- Your instructions:
Give back the lines of the entries below exactly as written, from the first line to the line holding "Anwendungsproble", both included, with the pictures omitted.

- Given data:

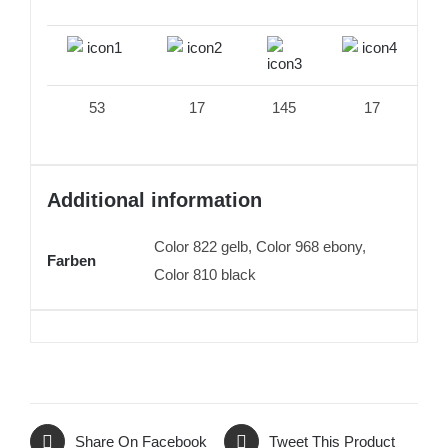
53
17
145
17
Additional information
Color 822 gelb, Color 968 ebony,
Farben
Color 810 black
Share On Facebook
Tweet This Product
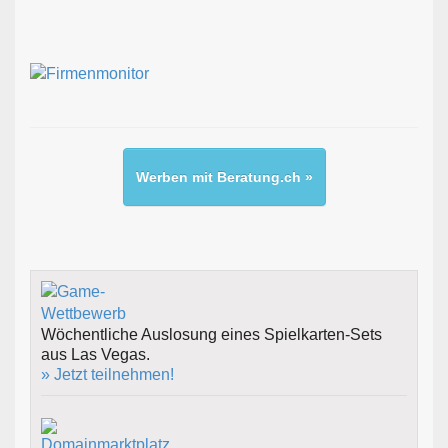
Werben mit Beratung.ch »
Wöchentliche Auslosung eines Spielkarten-Sets
aus Las Vegas.
» Jetzt teilnehmen!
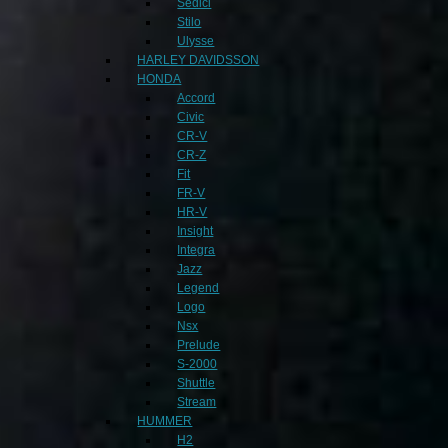
Sedici
Stilo
Ulysse
HARLEY DAVIDSSON
HONDA
Accord
Civic
CR-V
CR-Z
Fit
FR-V
HR-V
Insight
Integra
Jazz
Legend
Logo
Nsx
Prelude
S-2000
Shuttle
Stream
HUMMER
H2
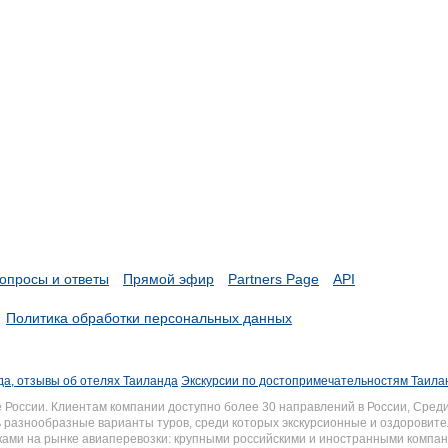
опросы и ответы
Прямой эфир
Partners Page
API
Политика обработки персональных данных
а, отзывы об отелях Таиланда
Экскурсии по достопримечательностям Таила
России. Клиентам компании доступно более 30 направлений в России, Среди
разнообразные варианты туров, среди которых экскурсионные и оздоровите
иками на рынке авиаперевозки: крупными российскими и иностранными комп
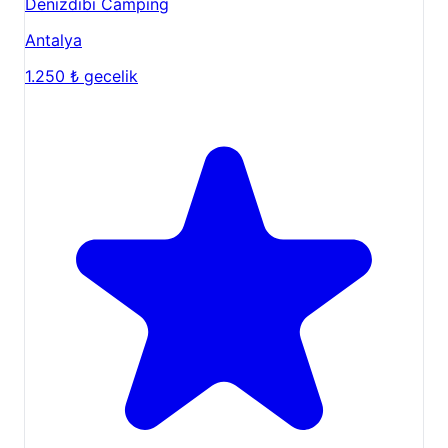
Denizdibi Camping
Antalya
1.250 ₺
gecelik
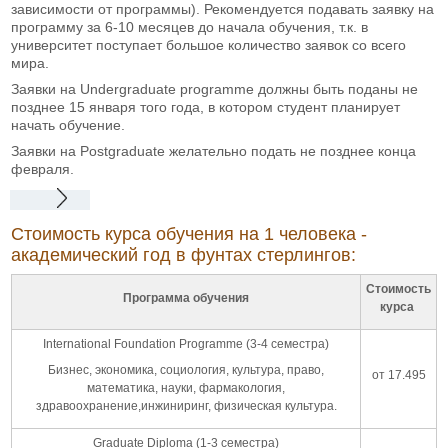
зависимости от программы). Рекомендуется подавать заявку на
программу за 6-10 месяцев до начала обучения, т.к. в
университет поступает большое количество заявок со всего
мира.
Заявки на Undergraduate programme должны быть поданы не
позднее 15 января того года, в котором студент планирует
начать обучение.
Заявки на Postgraduate желательно подать не позднее конца
февраля.
Стоимость курса обучения на 1 человека -
академический год в фунтах стерлингов:
Стоимость
Программа обучения
курса
International Foundation Programme (3-4 семестра)
Бизнес, экономика, социология, культура, право,
от 17.495
математика, науки, фармакология,
здравоохранение,инжиниринг, физическая культура.
Graduate Diploma (1-3 семестра)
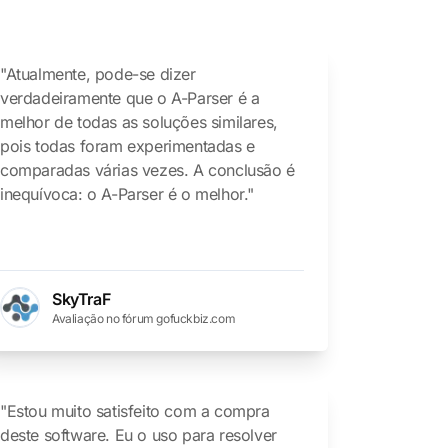
"Atualmente, pode-se dizer
verdadeiramente que o A-Parser é a
melhor de todas as soluções similares,
pois todas foram experimentadas e
comparadas várias vezes. A conclusão é
inequívoca: o A-Parser é o melhor."
SkyTraF
Avaliação no fórum gofuckbiz.com
"Estou muito satisfeito com a compra
deste software. Eu o uso para resolver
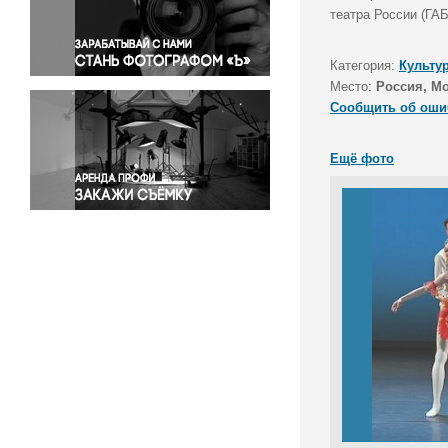
Правосудие
театра России (ГАБ
Происшествия и конфликты
Религия
Категория:
Культу
Место:
Россия, М
Светская жизнь
Сообщить об оши
Спорт
Экология
Ещё фото
Экономика и бизнес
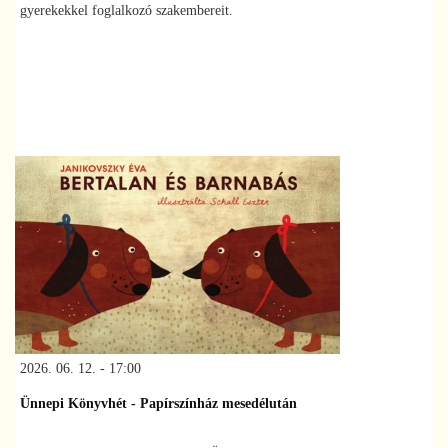
gyerekekkel foglalkozó szakembereit.
2026. 06. 12. - 17:00
Ünnepi Könyvhét - Papírszínház mesedélután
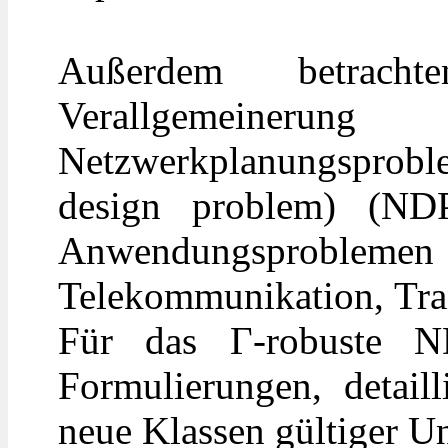
Außerdem betrach
Verallgemeineru
Netzwerkplanungsproble
design problem) (ND
Anwendungsproble
Telekommunikation, Tran
Für das Γ-robuste N
Formulierungen, detaill
neue Klassen gültiger U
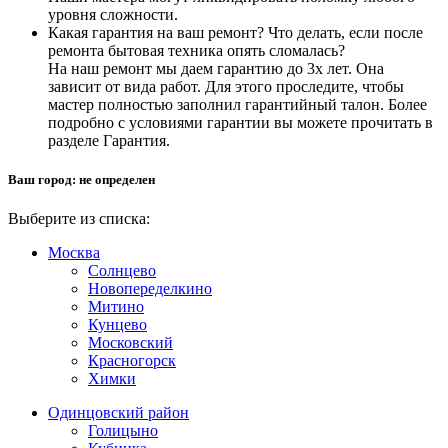
уровня сложности.
Какая гарантия на ваш ремонт? Что делать, если после
ремонта бытовая техника опять сломалась?
На наш ремонт мы даем гарантию до 3х лет. Она
зависит от вида работ. Для этого проследите, чтобы
мастер полностью заполнил гарантийный талон. Более
подробно с условиями гарантии вы можете прочитать в
разделе Гарантия.
Ваш город:
не определен
Выберите из списка:
Москва
Солнцево
Новопеределкино
Митино
Кунцево
Московский
Красногорск
Химки
Одинцовский район
Голицыно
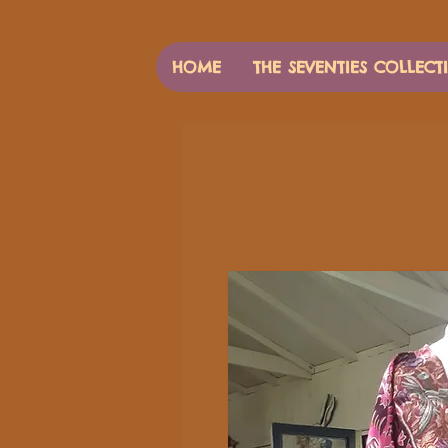
HOME
THE SEVENTIES COLLECT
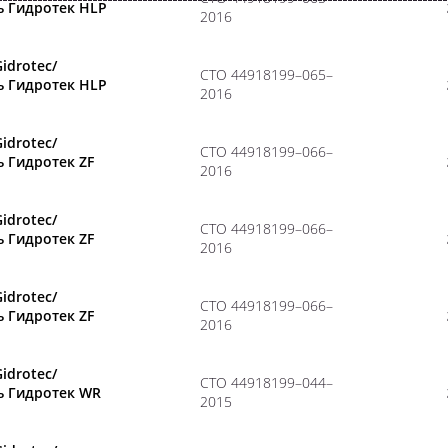
ь Гидротек HLP
2016
Gidrotec/
CТО 44918199–065–
ь Гидротек HLP
2016
Gidrotec/
CТО 44918199–066–
 Гидротек ZF
2016
Gidrotec/
CТО 44918199–066–
 Гидротек ZF
2016
Gidrotec/
CТО 44918199–066–
 Гидротек ZF
2016
Gidrotec/
CТО 44918199–044–
ь Гидротек WR
2015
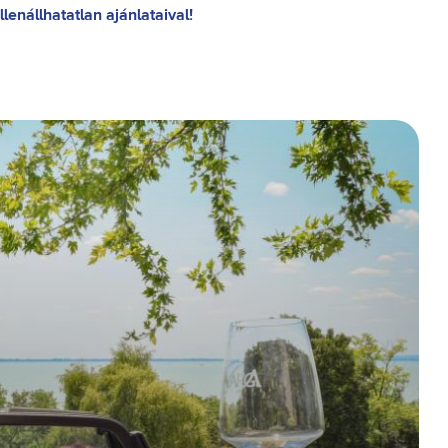
lenállhatatlan ajánlataival!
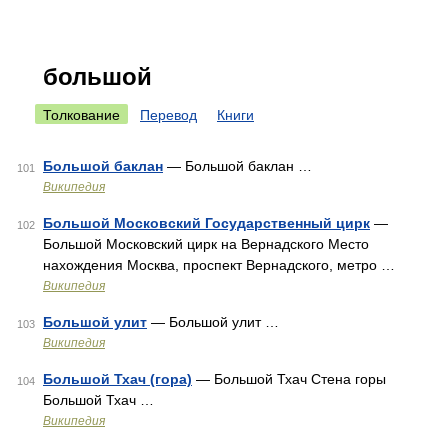
большой
Толкование
Перевод
Книги
Большой баклан
— Большой баклан …
101
Википедия
Большой Московский Государственный цирк
—
102
Большой Московский цирк на Вернадского Место
нахождения Москва, проспект Вернадского, метро …
Википедия
Большой улит
— Большой улит …
103
Википедия
Большой Тхач (гора)
— Большой Тхач Стена горы
104
Большой Тхач …
Википедия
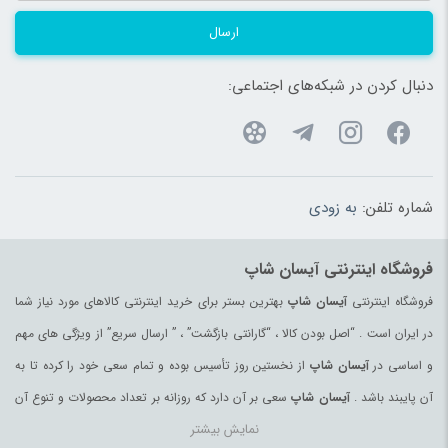
ارسال
دنبال کردن در شبکه‌های اجتماعی:
شماره تلفن:
به زودی
فروشگاه اینترنتی آیسان شاپ
فروشگاه اینترنتی
آیسان شاپ
بهترین بستر برای خرید اینترنتی کالاهای مورد نیاز شما
در ایران است . “اصل بودن کالا ، “گارانتی بازگشت” ، ” ارسال سریع” از ویژگی های مهم
و اساسی در
آیسان شاپ
از نخستین روز تأسیس بوده و تمام سعی خود را کرده تا به
آن پایبند باشد .
آیسان شاپ
سعی بر آن دارد که روزانه بر تعداد محصولات و تنوع آن
نمایش بیشتر
بیفزاید تا بتواند نیاز همه ی افراد با هر نوع سلیقه را در خرید محصولات اینترنتی مرتفع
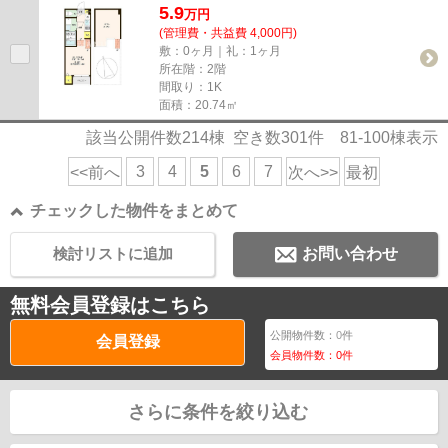
5.9
万
円
(管理費・共益費 4,000円)
敷：0ヶ月｜礼：1ヶ月
所在階：2階
間取り：1K
面積：20.74㎡
該当公開件数
214
棟 空き数
301
件
81-100
棟表示
3
4
5
6
7
<<前へ
次へ>>
最初
チェックした物件をまとめて
検討リストに追加
お問い合わせ
無料会員登録はこちら
公開物件数：
0
件
会員登録
会員物件数：
0
件
さらに条件を絞り込む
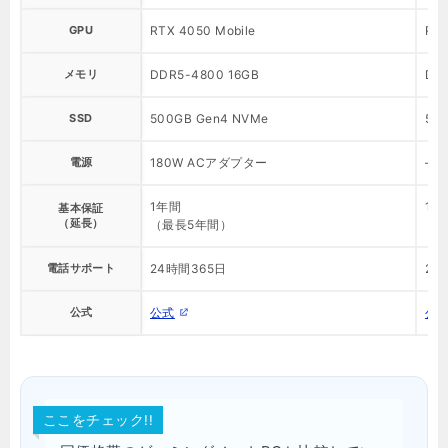
GPU
RTX 4050 Mobile
RTX
メモリ
DDR5-4800 16GB
DD
SSD
500GB Gen4 NVMe
50
電源
180W ACアダプター
–
1年間
1年
基本保証
（延長）
（最長5年間）
（
電話サポート
24時間365日
24
公式
公式
公
ここをチェック!!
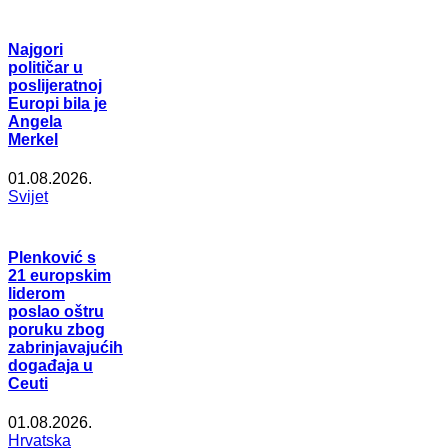
Najgori
političar u
poslijeratnoj
Europi bila je
Angela
Merkel
01.08.2026.
Svijet
Plenković s
21 europskim
liderom
poslao oštru
poruku zbog
zabrinjavajućih
događaja u
Ceuti
01.08.2026.
Hrvatska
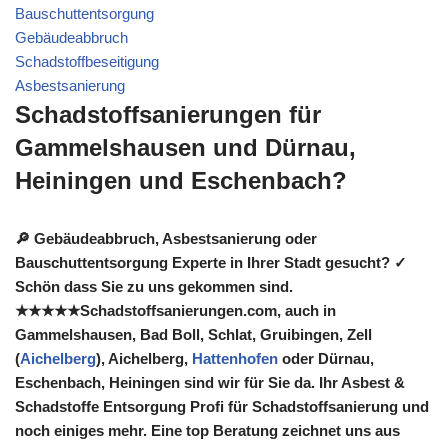
Bauschuttentsorgung
Gebäudeabbruch
Schadstoffbeseitigung
Asbestsanierung
Schadstoffsanierungen für
Gammelshausen und Dürnau,
Heiningen und Eschenbach?
🔎 Gebäudeabbruch, Asbestsanierung oder
Bauschuttentsorgung Experte in Ihrer Stadt gesucht? ✓
Schön dass Sie zu uns gekommen sind.
★★★★★Schadstoffsanierungen.com, auch in
Gammelshausen, Bad Boll, Schlat, Gruibingen, Zell
(
Aichelberg
), Aichelberg,
Hattenhofen
oder Dürnau,
Eschenbach, Heiningen sind wir für Sie da. Ihr Asbest &
Schadstoffe Entsorgung Profi für Schadstoffsanierung und
noch einiges mehr. Eine top Beratung zeichnet uns aus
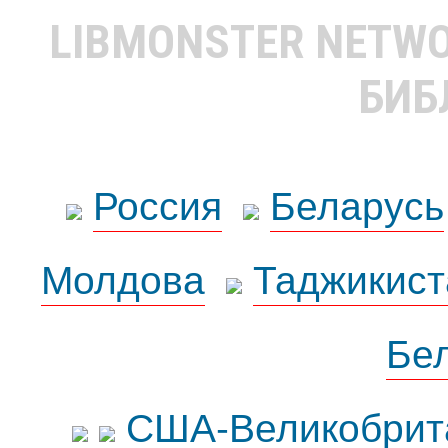
LIBMONSTER NETW
БИБ
Россия
Беларусь
Молдова
Таджикист
Бе
США-Великобрит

- Task answer:
53
17
145
17
Additional information
Color 822 gelb, Color 968 ebony,
Farben
Color 810 black
Share On Facebook
Tweet This Product
Werben mit Beratung.ch »
Wöchentliche Auslosung eines Spielkarten-Sets
aus Las Vegas.
» Jetzt teilnehmen!
Sedici
Stilo
Ulysse
HARLEY DAVIDSSON
HONDA
Accord
Civic
CR-V
CR-Z
Fit
FR-V
HR-V
Insight
Integra
Jazz
Legend
Logo
Nsx
Prelude
S-2000
Shuttle
Stream
HUMMER
H2
опросы и ответы
Прямой эфир
Partners Page
API
Политика обработки персональных данных
а, отзывы об отелях Таиланда
Экскурсии по достопримечательностям Таила
России. Клиентам компании доступно более 30 направлений в России, Среди
разнообразные варианты туров, среди которых экскурсионные и оздоровите
иками на рынке авиаперевозки: крупными российскими и иностранными комп
Denizdibi Camping
Antalya
1.250 ₺
gecelik
зависимости от программы). Рекомендуется подавать заявку на
программу за 6-10 месяцев до начала обучения, т.к. в
университет поступает большое количество заявок со всего
мира.
Заявки на Undergraduate programme должны быть поданы не
позднее 15 января того года, в котором студент планирует
начать обучение.
Заявки на Postgraduate желательно подать не позднее конца
февраля.
Стоимость курса обучения на 1 человека -
академический год в фунтах стерлингов:
Стоимость
Программа обучения
курса
International Foundation Programme (3-4 семестра)
Бизнес, экономика, социология, культура, право,
от 17.495
математика, науки, фармакология,
здравоохранение,инжиниринг, физическая культура.
Graduate Diploma (1-3 семестра)
"Atualmente, pode-se dizer
verdadeiramente que o A-Parser é a
melhor de todas as soluções similares,
pois todas foram experimentadas e
comparadas várias vezes. A conclusão é
inequívoca: o A-Parser é o melhor."
SkyTraF
Avaliação no fórum gofuckbiz.com
"Estou muito satisfeito com a compra
deste software. Eu o uso para resolver
Правосудие
театра России (ГАБ
Происшествия и конфликты
Религия
Категория:
Культу
Место:
Россия, М
Светская жизнь
Сообщить об оши
Спорт
Экология
Ещё фото
Экономика и бизнес
gyerekekkel foglalkozó szakembereit.
2026. 06. 12. - 17:00
Ünnepi Könyvhét - Papírszínház mesedélután
Außerdem betrach
Verallgemeineru
Netzwerkplanungsproble
design problem) (ND
Anwendungsproble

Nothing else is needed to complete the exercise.